Anke

 

Schädelhirntrauma

Im Sommer 1997 hatte ich im Alter von 25 Jahren einen Fahrradunfall, Schädelbasisbruch, Kopf-Operation.

In den Wochen nach der Operation sank auf der rechten Stirnseite der Schädelknochen ein.

Fünf, sechs Jahre später habe ich mich mit viel inneren Widerständen dazu gebracht, das Thema "kosmetische Operation" anzugehen. Es gab zwei Operationen mit viel Hoffnung und Wochen des Rückzuges, wo ich ruhige Musik, harmlose Filme anguckte.

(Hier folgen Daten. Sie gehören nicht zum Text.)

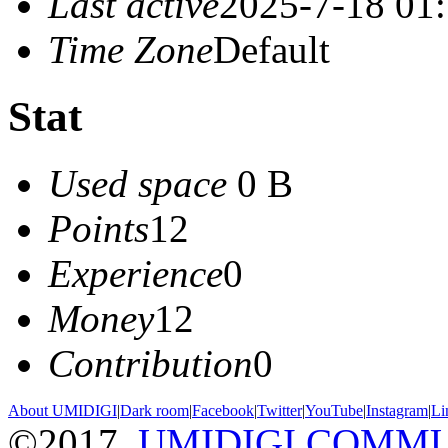
Last active
2025-7-18 01
Time Zone
Default
Stat
Used space
0 B
Points
12
Experience
0
Money
12
Contribution
0
About UMIDIGI
|
Dark room
|
Facebook
|
Twitter
|
YouTube
|
Instagram
|
Li
©2017
UMIDIGI COMM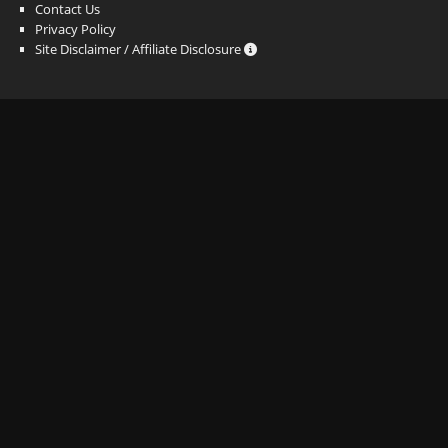
Contact Us
Privacy Policy
Site Disclaimer / Affiliate Disclosure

In den Wochen nach der Operation sank auf der rechten Stirnseite der Schädelknochen ein.

 

Als Lady Di sechs Wochen nach meinem Unfall tödlich verunglückt, beschließe ich, keine Weinkrämpfe mehr zuzulassen und mich nervt mein Selbstmitleid. Sie ist gestorben. Ich lebe. Ich bin dankbar, nicht im Rollstuhl zu sitzen wie andere Menschen nach einem vergleichbaren Unfall. Verdränge hervorragend, womit ich nicht umgehen kann.

 

Inzwischen bin ich seit 15 Jahren glückliche Lehrerin. Mein Verdrängen war erfolgreich, lässt sich aber nicht unbegrenzt fortsetzen. Das Trauma ist schwer zu greifen. Ich springe immer wieder heraus. Handfestes „Denkmal“ ist meine Stirn. Ich habe dadurch wichtige Jahre in meinem Leben verloren, ich war nie wirklich 25 oder 35. Ich habe nicht nur den Unfall und seine Folgen, sondern auch die jungen wilden Jahre in meinem Leben verdrängt.

 

Es ist unglaublich verwirrend mit 47 Jahren Anteile in mir zu haben, die sich so wie 22 oder 23 Jahre anfühlen, so alt wie mein Unfall dieses Jahr (2019) geworden ist. Es sind zwei Zeitachsen in mir, die verlorene Zeit und der damit verbundenen Nachholbedarf und mein Leben jetzt.

 

Mutprobe Fotoshooting.

Auf der Suche nach Menschen, die ihre Narben und Behinderungen fotografieren lassen, stoße ich im Internet auf Michael Kröning. Ich bin Michael unendlich dankbar. Er hat sich von der ersten E-Mail an als ein Mensch gezeigt, bei dem „alles“ willkommen ist. Ich fühle mich sicher und professionell bei ihm wie in einem schützenden Tank aufgehoben. Dieser Tag im Herbst 2019 hilft mir, gelassener damit umzugehen, wenn ich merke, wenn ich selber oder andere Unangenehmes nicht wahrnehmen wollen so wie es ist. 

 

Was ich außerdem in mein weiteres Leben mitnehme, sind viele unterschiedliche Bilder von mir. Irgendwie sind an diesem verregneten Herbsttag meine Zeitachsen wieder zusammengefügt worden und ich kann einen roten Faden in den anscheinenden unzusammenhängenden Fotos erkennen. Natürlich schaue ich in den Spiegel, aber erst durch die Fotos sehe ich mich wirklich wie ich heute bin.

 

Ich mag meine Falten, weil sie mir zeigen, dass ich bald 50 Jahre alt bin.